==== THE RECORDS ====
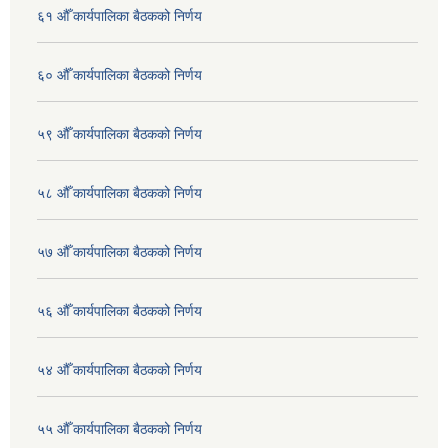
६१ औँ कार्यपालिका बैठकको निर्णय
६० औँ कार्यपालिका बैठकको निर्णय
५९ औँ कार्यपालिका बैठकको निर्णय
५८ औँ कार्यपालिका बैठकको निर्णय
५७ औँ कार्यपालिका बैठकको निर्णय
५६ औँ कार्यपालिका बैठकको निर्णय
५४ औँ कार्यपालिका बैठकको निर्णय
५५ औँ कार्यपालिका बैठकको निर्णय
====
[PROBLEM TO WORK ON]
The material above is to be transcribed exactly, with all pictures omitted.

[RESPONSE TO THE EXERCISE]
६१ औँ कार्यपालिका बैठकको निर्णय
६० औँ कार्यपालिका बैठकको निर्णय
५९ औँ कार्यपालिका बैठकको निर्णय
५८ औँ कार्यपालिका बैठकको निर्णय
५७ औँ कार्यपालिका बैठकको निर्णय
५६ औँ कार्यपालिका बैठकको निर्णय
५४ औँ कार्यपालिका बैठकको निर्णय
५५ औँ कार्यपालिका बैठकको निर्णय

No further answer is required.